AIM OF THE EXERCISE = All of the data that follows is to be printed exactly, without pictures.

━━━ GIVEN RECORDS

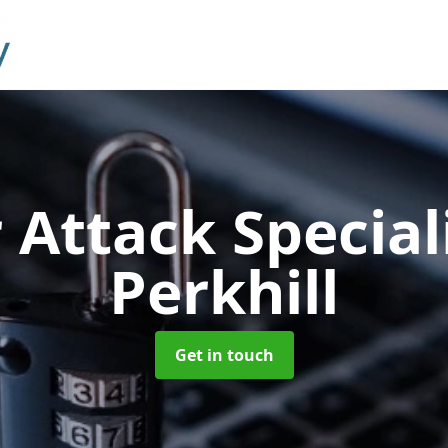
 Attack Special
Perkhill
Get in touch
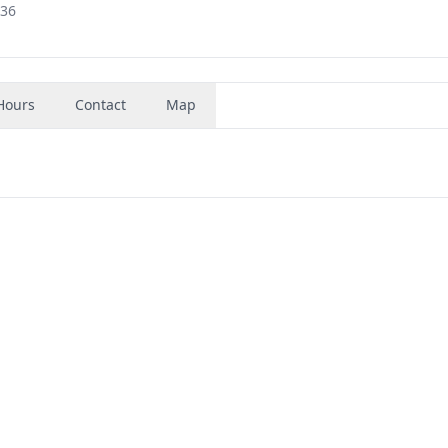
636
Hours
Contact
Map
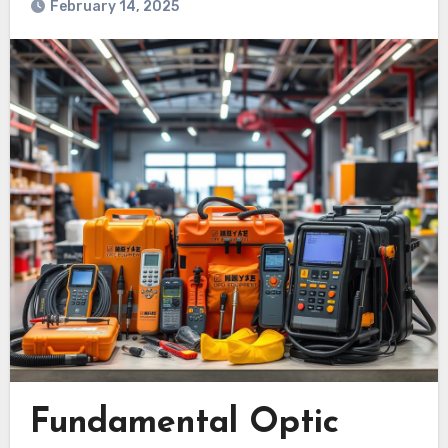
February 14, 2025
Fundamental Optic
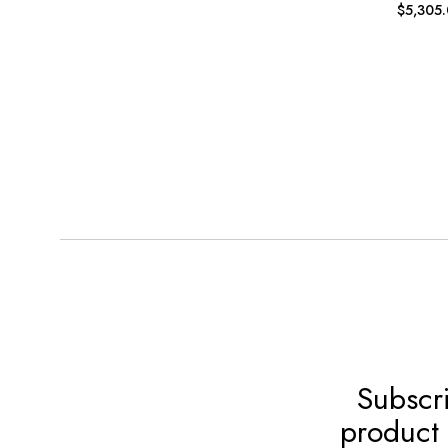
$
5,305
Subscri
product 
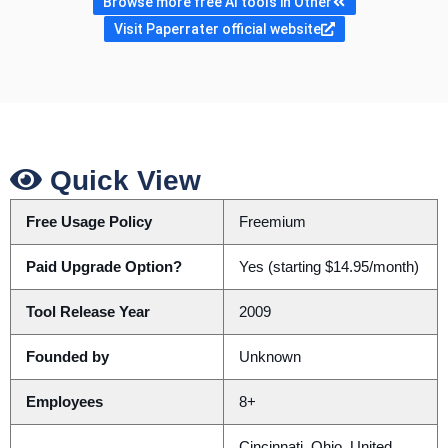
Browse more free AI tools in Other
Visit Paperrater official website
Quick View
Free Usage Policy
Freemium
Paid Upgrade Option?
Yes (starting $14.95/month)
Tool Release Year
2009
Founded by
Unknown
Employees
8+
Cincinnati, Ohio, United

━━━━━━

ANSWER BOX =
 Attack Special
Perkhill
Get in touch
636
Hours
Contact
Map
February 14, 2025
Fundamental Optic
$
5,305
Subscri
product 
Browse more free AI tools in Other
Visit Paperrater official website
Quick View
Free Usage Policy
Freemium
Paid Upgrade Option?
Yes (starting $14.95/month)
Tool Release Year
2009
Founded by
Unknown
Employees
8+
Cincinnati, Ohio, United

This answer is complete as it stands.